1.1Sehnsuchtsort Organisation

Wenn Sie dieses Buch zur Hand nehmen, sind Sie vielleicht gerade auf dem Weg zur Arbeit, lesen es auf der Fahrt nach Hause oder sind in Ihren eigenen vier Wänden und denken an die Arbeit. Die Arbeit und die Liebe sind zwei der wichtigsten Säulen unseres Lebens. Das soll auch Sigmund Freud schon gesagt haben. Denn in beiden Bereichen erleben wir unsere Identität, eine Form von Zugehörigkeit, Sicherheit und unseren Selbstwert.
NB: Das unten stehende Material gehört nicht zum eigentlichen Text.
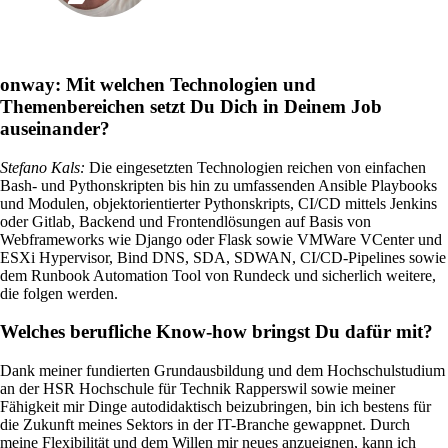
Services
/
Netzwerk
onway:
Mit welchen Technologien und
Themenbereichen setzt Du Dich in Deinem Job
Network Engineering
auseinander?
Netzwerke strategisch denken, sicher betreiben
und gezielt weiterentwickeln.
Stefano Kals
:
Die eingesetzten Technologien reichen von einfachen
Bash- und Pythonskripten bis hin zu umfassenden Ansible Playbooks
und Modulen, objektorientierter Pythonskripts, CI/CD mittels Jenkins
oder Gitlab, Backend und Frontendlösungen auf Basis von
Webframeworks wie Django oder Flask sowie VMWare VCenter und
Netzwerk-Automatisierung
ESXi Hypervisor, Bind DNS, SDA, SDWAN, CI/CD-Pipelines sowie
Mehr freie Kapazität dank der
dem Runbook Automation Tool von Rundeck und sicherlich weitere,
Automatisierung von repetitiven Netzwerk-
die folgen werden.
Arbeitsprozessen.
Welches berufliche Know-how bringst Du dafür mit?
Dank meiner fundierten Grundausbildung und dem Hochschulstudium
Helpdesk & Network Operation Centers
an der HSR Hochschule für Technik Rapperswil sowie meiner
(NOC)
Fähigkeit mir Dinge autodidaktisch beizubringen, bin ich bestens für
Massgeschneiderte und modulare
die Zukunft meines Sektors in der IT-Branche gewappnet. Durch
Dienstleistungspakete, um Ihre ICT-
meine Flexibilität und dem Willen mir neues anzueignen, kann ich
In der heutigen Zeit gewinnt die Aussage von Freud zunehmend an Bedeutung, denn wir befinden uns in einem gesellschaftlichen und wirtschaftlichen Wandel, der auch einen Wandel von Organisationen verlangt. Kommende Generationen, die ins Arbeitsleben einsteigen, setzen immer mehr auf Sinn und streben danach, etwas Sinnvolles zu tun. Aus reinen Karrieregründen oder lediglich zum Zweck des Geldverdienens bleibt heute kaum noch jemand in einem Unternehmen.

Willkommen in der Identitätsökonomie

Unsere Großeltern haben in einer Produktionsökonomie und unsere Eltern in einer Dienstleistungsökonomie gelebt. Wir selbst arbeiten hingegen in einer Identitätsökonomie, wie Esther Perel es nennt (vgl. Raptopoulus 2019). Viele fragen sich weniger, »Was werde ich als Nächstes tun?«, sondern vielmehr, »Wer möchte ich als Nächstes sein?« Überspitzt gesagt bedeutet dies: Viele Menschen suchen heutzutage einen Job, der ihnen Flexibilität gibt, zur Einzigartigkeit ihrer persönlichen Situation passt, zu ihrem emotionalen und physischen Wohlbefinden beiträgt, ihnen bei ihrer psychologischen und wirtschaftlichen Weiterentwicklung hilft und noch dazu Sinn stiftet. Die Wissenschaftlerinnen und Autoren Keagan und Laskow Lahey sprechen in diesem Zusammenhang von einem »neuen Einkommen«, das Angestellte beziehen wollen. Früher haben die monatliche Gehaltszahlung, die Nebenleistungen und die begrenzten Stundenvorgaben als Entlohnung gereicht. Heute geht es um persönliche Erfüllung, Sinnhaftigkeit und das Glücklichsein am Arbeitsplatz. Natürlich werden Gehalt, Prämien und Nebenleistungen immer eine Rolle spielen; vielen von uns sind sie jedoch nicht mehr genug (vgl. Keagan et al. 2016, S. 8). Vor nicht allzu langer Zeit haben Mitarbeiterinnen und Mitarbeiter die Firma verlassen, wenn sie in Rente gingen oder das Unternehmen Insolvenz anmelden musste. Heute gehen sie, weil sie ihr Potenzial nicht richtig entfalten können oder nicht genug gefördert werden. Wir sehen unseren Job somit als eine Gelegenheit, unsere Identität zu finden und auszuleben (vgl. Raptopoulus 2019).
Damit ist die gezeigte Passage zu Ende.